### Page-level text extractions
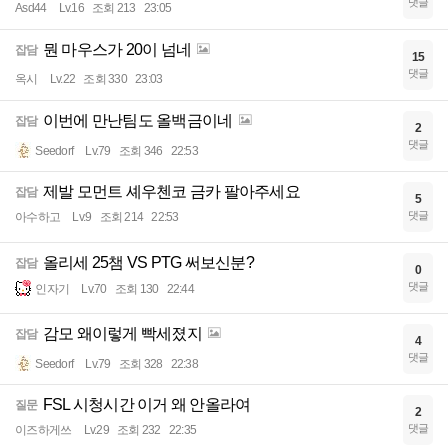
댓글
Asd44
Lv.16
조회 213
23:05
뭔 마우스가 20이 넘네
잡담
15
댓글
옥시
Lv.22
조회 330
23:03
이번에 만난팀도 올백금이네
잡담
2
댓글
Seedorf
Lv.79
조회 346
22:53
제발 모먼트 셰우첸코 금카 팔아주세요
잡담
5
댓글
아수하고
Lv.9
조회 214
22:53
올리세 25챔 VS PTG 써보신분?
잡담
0
댓글
인자기
Lv.70
조회 130
22:44
감모 왜이렇게 빡세졌지
잡담
4
댓글
Seedorf
Lv.79
조회 328
22:38
FSL 시청시간 이거 왜 안올라여
질문
2
댓글
이즈하게쓰
Lv.29
조회 232
22:35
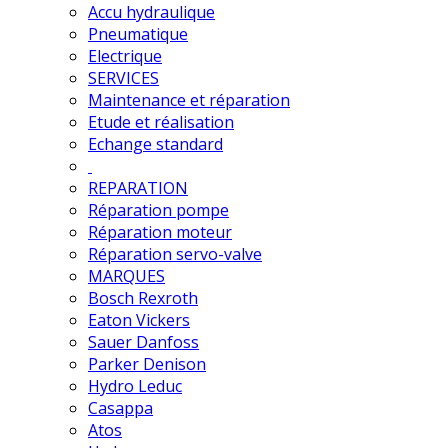
Accu hydraulique
Pneumatique
Electrique
SERVICES
Maintenance et réparation
Etude et réalisation
Echange standard
REPARATION
Réparation pompe
Réparation moteur
Réparation servo-valve
MARQUES
Bosch Rexroth
Eaton Vickers
Sauer Danfoss
Parker Denison
Hydro Leduc
Casappa
Atos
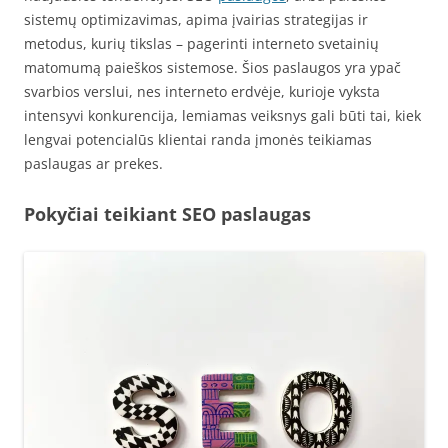
sistemų optimizavimas, apima įvairias strategijas ir
metodus, kurių tikslas – pagerinti interneto svetainių
matomumą paieškos sistemose. Šios paslaugos yra ypač
svarbios verslui, nes interneto erdvėje, kurioje vyksta
intensyvi konkurencija, lemiamas veiksnys gali būti tai, kiek
lengvai potencialūs klientai randa įmonės teikiamas
paslaugas ar prekes.
Pokyčiai teikiant SEO paslaugas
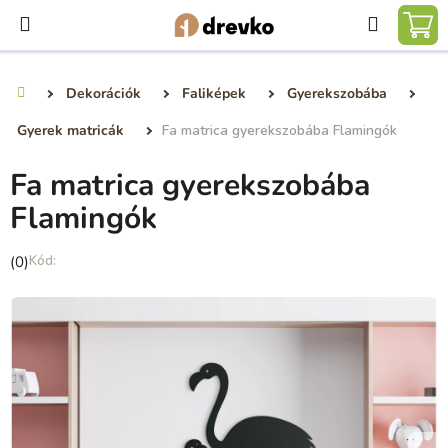
Ugrás
Keresé
a
KO
fő
tartalomhoz
Dekorációk
Faliképek
Gyerekszobába
Kezdőlap
Gyerek matricák
Fa matrica gyerekszobába Flamingók
Fa matrica gyerekszobába
Flamingók
A
(0)
termék
átlagos
értékelése
5-
ből
0,0
csillag.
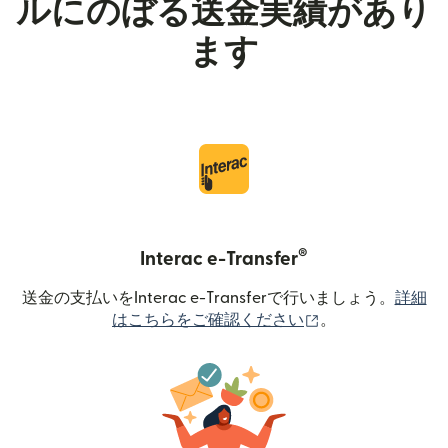
ルにのぼる送金実績があり
ます
®
Interac e-Transfer
送金の支払いをInterac e-Transferで行いましょう。
詳細
（別ウィンドウで
はこちらをご確認ください
。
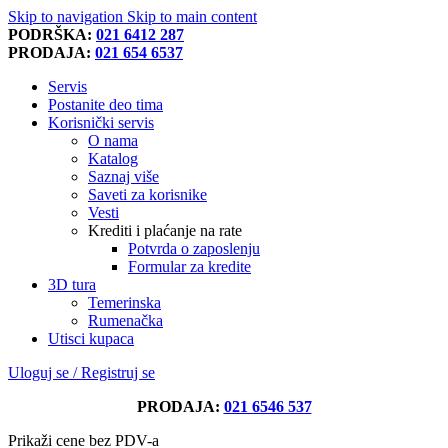
Skip to navigation
Skip to main content
PODRŠKA:
021 6412 287
PRODAJA:
021 654 6537
Servis
Postanite deo tima
Korisnički servis
O nama
Katalog
Saznaj više
Saveti za korisnike
Vesti
Krediti i plaćanje na rate
Potvrda o zaposlenju
Formular za kredite
3D tura
Temerinska
Rumenačka
Utisci kupaca
Uloguj se / Registruj se
PRODAJA:
021 6546 537
Prikaži cene bez PDV-a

### ASSIGNMENT
In the entries above, which lines hold the string "Skip"? Report all of them.

### ANSWER BELOW
Skip to navigation
Skip to main content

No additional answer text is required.